Franco Nero ist nicht Anthony Perkins. Was wohl die Haupterkenntnis von Das 3. Auge ist. Was ist das dritte Auge? Gute Frage, denn diese Erkenntnis erschließt sich einem, trotz einer sehr wirren Rede der Hauptperson, in der dieser Ausdruck auftaucht, leider nicht.

Nero spielt Mino, ein unter der Fuchtel seiner Mutter (Olga Solbelli) stehendes, adliges Weichei mit einer Vorliebe für das Ausstopfen von Tieren.

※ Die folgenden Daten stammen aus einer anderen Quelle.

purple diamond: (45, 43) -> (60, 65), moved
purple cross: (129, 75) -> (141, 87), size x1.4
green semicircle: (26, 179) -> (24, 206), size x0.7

Er plant, Laura (Erika Blanc) zu heiraten. Mutter gefällt das gar nicht, hieße das doch den Auszug des Sohnes aus dem bisher gemeinsamen Schlafzimmer in einen anderen Flügel der Villa. Doch noch saurer als sie ist Dienstmädchen Marta (Gioia Pascal), die sich insgeheim selbst Hoffnungen auf den hierarchischen Aufstieg innerhalb des Hauses gemacht hatte. So arrangiert sie den Tod beider anderer Frauen, die ihr im Wege stehen.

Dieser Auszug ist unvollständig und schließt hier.